What will it do with the money?

Kneron claims that the money is to be spent on R&D. It has announced no plans to expand its sales division or open offices in new locations. Given the demand in the market, that makes sense, although most vendors open offices to attract new staff in different countries.

The R&D spending will help the company continue its push into the autonomous driving market. It is already claiming that compared to the latest ultra-lightweight AI chips, its NPUs increase the accuracy of image-based applications by at least 30%. For autonomous driving, where image recognition is critical, this is a significant improvement.

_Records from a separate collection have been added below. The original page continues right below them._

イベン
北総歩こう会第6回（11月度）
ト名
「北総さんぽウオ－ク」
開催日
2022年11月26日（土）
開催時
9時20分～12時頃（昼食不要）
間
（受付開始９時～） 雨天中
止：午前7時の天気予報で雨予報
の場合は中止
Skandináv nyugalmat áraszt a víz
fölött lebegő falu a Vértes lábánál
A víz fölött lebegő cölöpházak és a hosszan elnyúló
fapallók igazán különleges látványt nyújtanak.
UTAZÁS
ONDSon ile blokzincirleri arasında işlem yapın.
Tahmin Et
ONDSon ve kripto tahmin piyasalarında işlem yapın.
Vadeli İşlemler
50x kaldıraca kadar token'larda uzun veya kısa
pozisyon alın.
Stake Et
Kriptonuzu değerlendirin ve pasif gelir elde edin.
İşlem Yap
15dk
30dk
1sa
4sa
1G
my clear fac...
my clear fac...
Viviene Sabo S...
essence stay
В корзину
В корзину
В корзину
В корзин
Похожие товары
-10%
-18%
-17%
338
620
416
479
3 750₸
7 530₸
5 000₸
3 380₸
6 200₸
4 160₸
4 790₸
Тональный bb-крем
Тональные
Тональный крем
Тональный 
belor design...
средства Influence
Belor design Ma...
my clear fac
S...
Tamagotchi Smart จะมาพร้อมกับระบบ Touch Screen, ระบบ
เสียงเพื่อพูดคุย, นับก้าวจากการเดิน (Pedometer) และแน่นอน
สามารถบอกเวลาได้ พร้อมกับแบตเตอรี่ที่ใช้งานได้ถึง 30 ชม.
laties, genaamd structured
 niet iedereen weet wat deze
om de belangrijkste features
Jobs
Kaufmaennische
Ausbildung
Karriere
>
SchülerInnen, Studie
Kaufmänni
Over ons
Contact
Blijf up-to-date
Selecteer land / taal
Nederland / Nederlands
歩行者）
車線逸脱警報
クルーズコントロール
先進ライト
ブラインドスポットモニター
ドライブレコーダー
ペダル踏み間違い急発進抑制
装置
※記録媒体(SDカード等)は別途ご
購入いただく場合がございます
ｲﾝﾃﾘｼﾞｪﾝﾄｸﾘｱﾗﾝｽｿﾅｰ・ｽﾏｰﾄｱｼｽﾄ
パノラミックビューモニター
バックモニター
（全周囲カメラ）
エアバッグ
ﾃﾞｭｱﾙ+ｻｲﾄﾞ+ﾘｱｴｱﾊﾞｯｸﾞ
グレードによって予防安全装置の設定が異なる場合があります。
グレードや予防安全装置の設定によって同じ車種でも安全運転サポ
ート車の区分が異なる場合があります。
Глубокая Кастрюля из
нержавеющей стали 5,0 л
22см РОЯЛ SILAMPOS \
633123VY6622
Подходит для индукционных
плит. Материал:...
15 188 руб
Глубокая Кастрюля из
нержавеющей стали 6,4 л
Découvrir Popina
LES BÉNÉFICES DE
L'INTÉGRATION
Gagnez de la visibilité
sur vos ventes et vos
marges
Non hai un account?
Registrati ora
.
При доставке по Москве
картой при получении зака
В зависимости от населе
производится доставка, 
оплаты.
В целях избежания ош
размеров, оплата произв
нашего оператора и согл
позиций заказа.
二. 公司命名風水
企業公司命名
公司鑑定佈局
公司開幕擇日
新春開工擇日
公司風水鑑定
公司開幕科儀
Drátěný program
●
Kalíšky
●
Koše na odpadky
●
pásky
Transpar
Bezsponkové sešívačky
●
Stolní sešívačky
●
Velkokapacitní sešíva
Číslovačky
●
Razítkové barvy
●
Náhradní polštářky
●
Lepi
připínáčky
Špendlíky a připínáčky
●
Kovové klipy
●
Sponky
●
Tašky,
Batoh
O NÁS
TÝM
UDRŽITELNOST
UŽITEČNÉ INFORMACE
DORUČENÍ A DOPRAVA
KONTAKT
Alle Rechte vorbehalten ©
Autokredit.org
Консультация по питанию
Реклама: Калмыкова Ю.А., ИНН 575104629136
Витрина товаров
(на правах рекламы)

It will also expand its partnership with Foxconn. It wants to create a nano GPT for both automotive and other applications. The goal is an ultra-lightweight AI chip that can operate GPT models off the cloud.

The latter is exceptionally exciting. If Kneron can do that, then the whole GPT market will take a huge leap forward. In addition to automotive, imagine ships using their own onboard AI to better navigate dangerous waters. It would open up shipping lanes that are currently seen as too dangerous for today’s technology.

It would also allow aircraft manufacturers to add AI chips to aircraft to improve existing autopilot functions. Taken further, it could be the step required to create personal flying machines that replace the current generation of cars.

Enterprise Times: What does this mean?

The current explosion of AI has exacerbated the shortage of GPUs. It has created real challenges for those who want to take advantage of the processing capability of GPUs. It is not just the shortages and demand-driven costs, but GPUs are now highly attractive items for criminals.

Setting that aside and looking at Kneron’s technology opens up a number of interesting possibilities. There is real concern about the ability of large numbers of autonomous vehicles to operate adjacent to people and animals. The unpredictability of people and animals puts a lot of pressure on the ability of onboard image-processing units. If Kneron can solve that, then widespread adoption of autonomous vehicles is a lot closer.

The possibility of nano GPT-capable chips that do not need to sit in cloud data centres is just as exciting. It suggests that we could be seeing the first steps to the commoditisation of AI. It also brings the era of the robot in the house a significant step closer.

Where will Kneron go next with this technology? How fast will it adopted by auto manufacturers? If it does, as claimed, deliver the 30% advantage over existing AI chips, those who are already backers, such as Toyota, could take a serious lead in the autonomous vehicle market.